There are no origination, prepayment or other fees associated with a student loan refinance. So if you can find a lower interest rate, you can save yourself money each time.
Refinancing private student loans is often a no-brainer if you qualify for better loan terms. These loans are already ineligible for federal relief programs.
Federal student loans, on the other hand, come with benefits like income-driven repayment and Public Service Loan Forgiveness. You'll lose access to these programs if you choose to refinance federal student loans.

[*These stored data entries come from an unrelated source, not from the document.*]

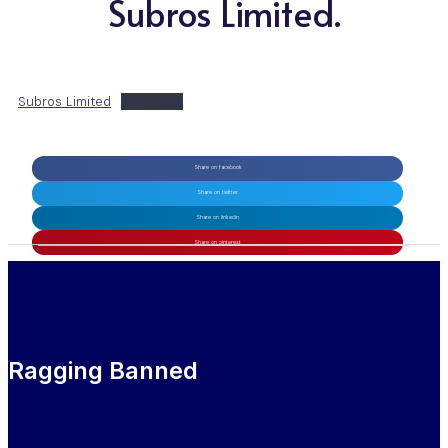
Subros Limited.
Subros Limited
Download
Share on facebook
Share on twitter
Share on linkedin
Share on pinterest
Ragging Banned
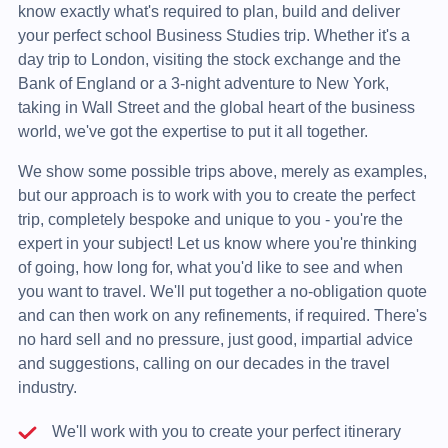
know exactly what's required to plan, build and deliver
your perfect school Business Studies trip. Whether it's a
day trip to London, visiting the stock exchange and the
Bank of England or a 3-night adventure to New York,
taking in Wall Street and the global heart of the business
world, we've got the expertise to put it all together.
We show some possible trips above, merely as examples,
but our approach is to work with you to create the perfect
trip, completely bespoke and unique to you - you're the
expert in your subject! Let us know where you're thinking
of going, how long for, what you'd like to see and when
you want to travel. We'll put together a no-obligation quote
and can then work on any refinements, if required. There's
no hard sell and no pressure, just good, impartial advice
and suggestions, calling on our decades in the travel
industry.
We'll work with you to create your perfect itinerary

» COMPARE: Refi offers from multiple lenders
Why you should refinance multiple times
When you refinance, you trade in multiple student loans for one, new private loan ideally with a lower interest rate. A lower rate can save you money over time by decreasing the amount you pay in interest. The lower the interest rate, the more you can save.
For example, let's say you graduate owing $40,000 at an 11% interest rate. On a standard 10-year repayment plan, you'll pay $551 every month and $26,120 in total interest by the time the loan is repaid.
But you can refinance student loans immediately after college. Refinancing the above debt to a 7.5% interest rate — still on a 10-year repayment plan — will save you $76 each month and $9,143 in total interest over the life of the loan.
And as interest rates drop, you earn more money or continue building credit, you may qualify for even better rates.
Is it bad to refinance student loans multiple times?
It’s not bad to refinance student loans multiple times if it'll save you money or result in a more manageable payment.
The biggest downside to refinancing often is the “hard” credit check that happens as lenders pull your credit report. Too many hard inquiries can lower your credit score.
Still, it's in your best interest to look at multiple lenders for the lowest rate possible.
You can limit the impact on your credit score by shopping around within a short window — typically up to 45 days — or prequalifying with multiple lenders before officially applying. Prequalifying will show you what rate you qualify for without impacting your credit score.